Eminem « The Marshall Mathers LP 2 » @@@


Est-ce que vous entendez la ritournelle « guess who’s back? » Hé oui, encore lui, Eminem est de retour, pour la sixième fois au moins. On se serait un peu douté, il y a eu des signes avant-coureurs : une casquette flanquée de son E inversé sur laquelle étaient cousues les dates de sortie de ses albums dont 2013 et des concerts partout dans le monde, avec cette escale immanquable au Stade de France.

L’annonce de l’album n’a pas tardé : ce sera Marshal Mathers LP 2.

La stupéfaction se mêlait au doute, car on devine derrière cet intitulé un prétexte marketing, sans aucune demi-mesure : on observe sur la pochette la maison d’enfance du rappeur de Detroit. Ce dernier a même retrouvé sa blondeur d’antan, alors qu’il avait déclaré lors de la sortie de Recovery, son précédent album, qu’il ne souhaitait plus se faire de teinture car cela lui rappelait cette mauvaise période quand il avait le cerveau sur les drogues. Interscope a mis le paquet pour mener une campagne médiatique intense : plateaux et spots télés, interviews,… Les récompenses pleuvent un peu partout : YouTube Music Awards, MTV EMA Music Awards… Un retour en grâce.
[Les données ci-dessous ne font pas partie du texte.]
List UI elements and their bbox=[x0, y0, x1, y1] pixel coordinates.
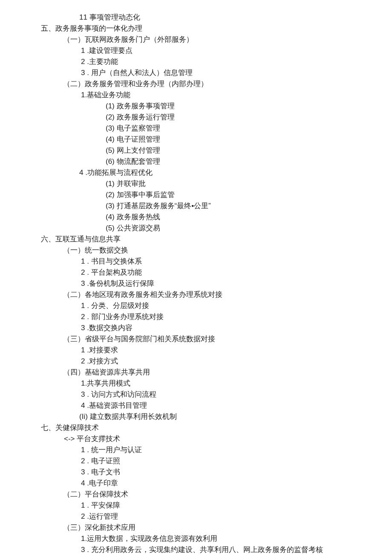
outline-line: （二）平台保障技术 bbox=[0, 489, 392, 500]
outline-line: (1) 政务服务事项管理 bbox=[0, 101, 392, 112]
outline-line: 4 .功能拓展与流程优化 bbox=[0, 167, 392, 178]
outline-line: 2 . 平台架构及功能 bbox=[0, 267, 392, 278]
outline-line: （三）省级平台与国务院部门相关系统数据对接 bbox=[0, 334, 392, 345]
document-outline: 11 事项管理动态化五、政务服务事项的一体化办理（一）瓦联网政务服务门户（外部服… bbox=[0, 12, 392, 555]
outline-line: (4) 电子证照管理 bbox=[0, 134, 392, 145]
outline-line: (2) 政务服务运行管理 bbox=[0, 112, 392, 123]
outline-line: 11 事项管理动态化 bbox=[0, 12, 392, 23]
outline-line: 2 .主要功能 bbox=[0, 56, 392, 67]
outline-line: (4) 政务服务热线 bbox=[0, 212, 392, 223]
outline-line: (3) 打通基层政务服务“最终•公里” bbox=[0, 200, 392, 212]
outline-line: (2) 加强事中事后监管 bbox=[0, 189, 392, 200]
outline-line: 4 .电子印章 bbox=[0, 478, 392, 489]
outline-line: 1.基础业务功能 bbox=[0, 90, 392, 101]
outline-line: 2 . 部门业务办理系统对接 bbox=[0, 311, 392, 323]
outline-line: （三）深化新技术应用 bbox=[0, 522, 392, 533]
outline-line: 3 . 电子文书 bbox=[0, 467, 392, 478]
outline-line: 1 .对接要求 bbox=[0, 345, 392, 356]
outline-line: 1.共享共用模式 bbox=[0, 378, 392, 389]
outline-line: （二）政务服务管理和业务办理（内部办理） bbox=[0, 78, 392, 90]
outline-line: 1 . 书目与交换体系 bbox=[0, 256, 392, 267]
outline-line: （一）瓦联网政务服务门户（外部服务） bbox=[0, 34, 392, 45]
outline-line: 2 .对接方式 bbox=[0, 356, 392, 367]
outline-line: (5) 公共资源交易 bbox=[0, 223, 392, 234]
outline-line: 1 . 统一用户与认证 bbox=[0, 445, 392, 456]
outline-line: (1) 并联审批 bbox=[0, 178, 392, 189]
outline-line: 2 .运行管理 bbox=[0, 511, 392, 522]
outline-line: （二）各地区现有政务服务相关业务办理系统对接 bbox=[0, 289, 392, 300]
outline-line: 1 . 平安保障 bbox=[0, 500, 392, 511]
outline-line: 1 .建设管理要点 bbox=[0, 45, 392, 56]
outline-line: 3 . 充分利用政务云，实现集约建设、共享利用八、网上政务服务的监督考核 bbox=[0, 544, 392, 555]
outline-line: 3 .数据交换内容 bbox=[0, 323, 392, 334]
outline-line: 1 . 分类、分层级对接 bbox=[0, 300, 392, 311]
outline-line: 4 .基础资源书目管理 bbox=[0, 400, 392, 411]
outline-line: 3 . 用户（自然人和法人）信息管理 bbox=[0, 67, 392, 78]
outline-line: (3) 电子监察管理 bbox=[0, 123, 392, 134]
outline-line: 1.运用大数据，实现政务信息资源有效利用 bbox=[0, 533, 392, 544]
outline-line: 3 .备份机制及运行保障 bbox=[0, 278, 392, 289]
outline-line: 2 . 电子证照 bbox=[0, 456, 392, 467]
outline-line: 六、互联互通与信息共享 bbox=[0, 234, 392, 245]
outline-line: (Ii) 建立数据共享利用长效机制 bbox=[0, 411, 392, 422]
outline-line: (6) 物流配套管理 bbox=[0, 156, 392, 167]
outline-line: 五、政务服务事项的一体化办理 bbox=[0, 23, 392, 34]
outline-line: （一）统一数据交换 bbox=[0, 245, 392, 256]
outline-line: 3 . 访问方式和访问流程 bbox=[0, 389, 392, 400]
outline-line: (5) 网上支付管理 bbox=[0, 145, 392, 156]
outline-line: 七、关健保障技术 bbox=[0, 422, 392, 433]
outline-line: （四）基础资源库共享共用 bbox=[0, 367, 392, 378]
outline-line: <-> 平台支撑技术 bbox=[0, 433, 392, 445]
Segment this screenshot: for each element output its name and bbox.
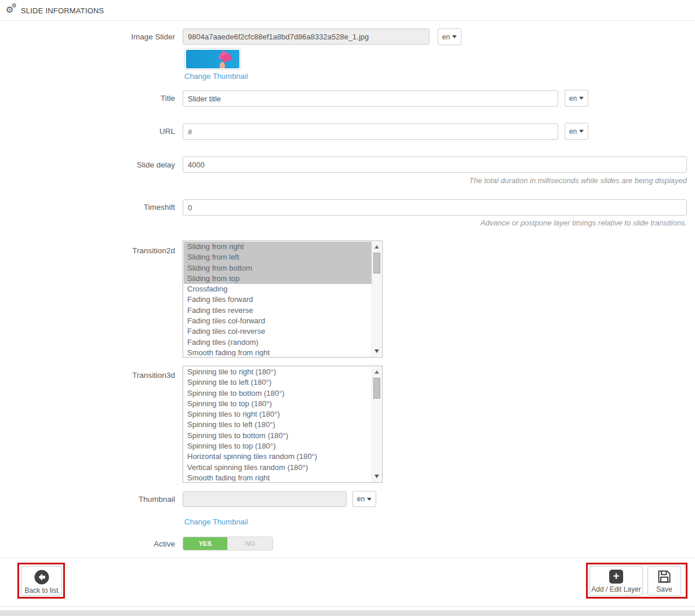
scrollbar-thumb[interactable] bbox=[373, 378, 380, 399]
select-option[interactable]: Spinning tile to right (180°) bbox=[184, 367, 372, 377]
select-option[interactable]: Vertical spinning tiles random (180°) bbox=[184, 462, 372, 473]
chevron-down-icon bbox=[452, 35, 457, 38]
select-option[interactable]: Fading tiles col-reverse bbox=[184, 326, 372, 337]
select-option[interactable]: Spinning tiles to right (180°) bbox=[184, 409, 372, 420]
active-no-button[interactable]: NO bbox=[227, 537, 272, 550]
select-option[interactable]: Spinning tiles to bottom (180°) bbox=[184, 431, 372, 441]
thumbnail-input[interactable] bbox=[183, 491, 347, 507]
slide-delay-label: Slide delay bbox=[0, 161, 175, 169]
chevron-down-icon bbox=[579, 130, 584, 133]
timeshift-help: Advance or postpone layer timings relati… bbox=[481, 218, 687, 227]
active-yes-button[interactable]: YES bbox=[183, 537, 227, 550]
back-arrow-icon bbox=[34, 570, 49, 585]
slide-informations-panel: ⚙⚙ SLIDE INFORMATIONS Image Slider en Ch… bbox=[0, 0, 695, 607]
scrollbar[interactable] bbox=[372, 242, 381, 356]
save-button[interactable]: Save bbox=[647, 566, 681, 596]
title-lang-dropdown[interactable]: en bbox=[565, 90, 588, 107]
slide-delay-help: The total duration in milliseconds while… bbox=[469, 176, 687, 185]
select-option[interactable]: Sliding from right bbox=[184, 242, 372, 252]
image-slider-label: Image Slider bbox=[0, 32, 175, 41]
select-option[interactable]: Sliding from left bbox=[184, 252, 372, 263]
title-input[interactable] bbox=[183, 90, 558, 107]
chevron-down-icon bbox=[367, 498, 372, 501]
title-label: Title bbox=[0, 94, 175, 103]
select-option[interactable]: Sliding from bottom bbox=[184, 263, 372, 274]
transition2d-label: Transition2d bbox=[0, 246, 175, 255]
select-option[interactable]: Spinning tile to top (180°) bbox=[184, 399, 372, 409]
select-option[interactable]: Fading tiles reverse bbox=[184, 305, 372, 316]
add-edit-layer-label: Add / Edit Layer bbox=[591, 585, 641, 593]
change-thumbnail-link-top[interactable]: Change Thumbnail bbox=[184, 72, 248, 81]
active-toggle: YES NO bbox=[183, 537, 273, 551]
select-option[interactable]: Fading tiles forward bbox=[184, 294, 372, 305]
back-to-list-button[interactable]: Back to list bbox=[21, 566, 62, 596]
panel-header: ⚙⚙ SLIDE INFORMATIONS bbox=[0, 0, 695, 21]
select-option[interactable]: Crossfading bbox=[184, 284, 372, 294]
scroll-down-icon[interactable] bbox=[374, 475, 379, 478]
transition3d-options: Spinning tile to right (180°)Spinning ti… bbox=[184, 367, 372, 482]
lang-code: en bbox=[442, 33, 450, 41]
scroll-up-icon[interactable] bbox=[374, 245, 379, 249]
scrollbar-thumb[interactable] bbox=[373, 253, 380, 274]
select-option[interactable]: Smooth fading from right bbox=[184, 473, 372, 482]
timeshift-label: Timeshift bbox=[0, 203, 175, 212]
image-slider-lang-dropdown[interactable]: en bbox=[438, 28, 461, 45]
select-option[interactable]: Spinning tiles to top (180°) bbox=[184, 441, 372, 451]
select-option[interactable]: Spinning tile to left (180°) bbox=[184, 377, 372, 388]
select-option[interactable]: Sliding from top bbox=[184, 274, 372, 284]
hand-shape bbox=[220, 62, 225, 68]
url-label: URL bbox=[0, 127, 175, 136]
chevron-down-icon bbox=[579, 97, 584, 100]
slide-delay-input[interactable] bbox=[183, 156, 687, 173]
lang-code: en bbox=[569, 94, 577, 103]
select-option[interactable]: Fading tiles (random) bbox=[184, 337, 372, 348]
select-option[interactable]: Smooth fading from right bbox=[184, 348, 372, 356]
slide-edit-page: ⚙⚙ SLIDE INFORMATIONS Image Slider en Ch… bbox=[0, 0, 695, 616]
transition3d-select[interactable]: Spinning tile to right (180°)Spinning ti… bbox=[183, 366, 383, 483]
change-thumbnail-link-bottom[interactable]: Change Thumbnail bbox=[184, 517, 248, 526]
url-input[interactable] bbox=[183, 123, 558, 140]
slide-thumbnail-image bbox=[186, 50, 239, 68]
slide-thumbnail-preview bbox=[184, 48, 241, 70]
lang-code: en bbox=[569, 127, 577, 136]
plus-icon: + bbox=[609, 570, 623, 584]
timeshift-input[interactable] bbox=[183, 199, 687, 216]
back-to-list-label: Back to list bbox=[24, 586, 58, 595]
footer-divider bbox=[0, 557, 695, 558]
scroll-up-icon[interactable] bbox=[374, 370, 379, 374]
select-option[interactable]: Spinning tile to bottom (180°) bbox=[184, 388, 372, 399]
page-bottom-strip bbox=[0, 610, 695, 616]
panel-title: SLIDE INFORMATIONS bbox=[21, 6, 104, 15]
gears-icon: ⚙⚙ bbox=[6, 5, 17, 16]
image-slider-input[interactable] bbox=[183, 28, 430, 45]
thumbnail-lang-dropdown[interactable]: en bbox=[352, 491, 376, 507]
thumbnail-label: Thumbnail bbox=[0, 495, 175, 504]
transition2d-options: Sliding from rightSliding from leftSlidi… bbox=[184, 242, 372, 356]
add-edit-layer-button[interactable]: + Add / Edit Layer bbox=[590, 566, 643, 596]
url-lang-dropdown[interactable]: en bbox=[565, 123, 588, 140]
lang-code: en bbox=[357, 495, 365, 503]
transition2d-select[interactable]: Sliding from rightSliding from leftSlidi… bbox=[183, 240, 383, 358]
active-label: Active bbox=[0, 540, 175, 548]
select-option[interactable]: Horizontal spinning tiles random (180°) bbox=[184, 451, 372, 462]
scroll-down-icon[interactable] bbox=[374, 349, 379, 353]
select-option[interactable]: Spinning tiles to left (180°) bbox=[184, 420, 372, 430]
select-option[interactable]: Fading tiles col-forward bbox=[184, 316, 372, 326]
transition3d-label: Transition3d bbox=[0, 371, 175, 380]
save-label: Save bbox=[656, 585, 672, 593]
save-floppy-icon bbox=[657, 570, 671, 584]
scrollbar[interactable] bbox=[372, 367, 381, 482]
Mais laissons de côté un instant tout ce battage pour prendre du recul et se focaliser sur cette suite de Marshall Mathers LP. Parce que dans le fond, on a eu raison d’être méfiant.

De rapstar à popstar

Le pop et le rock ont depuis longtemps fait partie intégrante de l’ADN musical d’Eminem. Ces gènes se sont d’autant plus exprimés que les neurones du rappeur sont devenus ‘clean’ de toutes substances avec Recovery. Sur cet opus la balance a sévèrement penché de ‘rap’ à ‘pop/rock’, et depuis, cette inflexion a affecté l’orientation stylistique de toutes les sorties de son label Shady Records sans exception : l’EP commun Bad Meets Evil, l’album des Slaughterhouse et Radioactive de Yelawolf. Le single hip-hop « Berzerk » n’était qu’un trompe-oreilles, Marshall Marthers LP 2 continue dans cette direction tout-public qui hérisse les poils des fesses : beaucoup de refrains chantés par des inconnues (Liz Rodrigues, Polina…), sa protégée Skylar Grey comme la star mondiale Rihanna, comme si leur précédent duo « The Way You Lie » n’avait pas suffit à nous martyriser. Triste de voir qu’après avoir longtemps vomi sur les chanteuses de variété, Em’ a retourné sa veste. Dire qu’il avait déjà réalisé le crossover rap-pop ultime avec « Stan« , grâce à qui a été révélée Dido sur Marshall Mathers LP « 1 »…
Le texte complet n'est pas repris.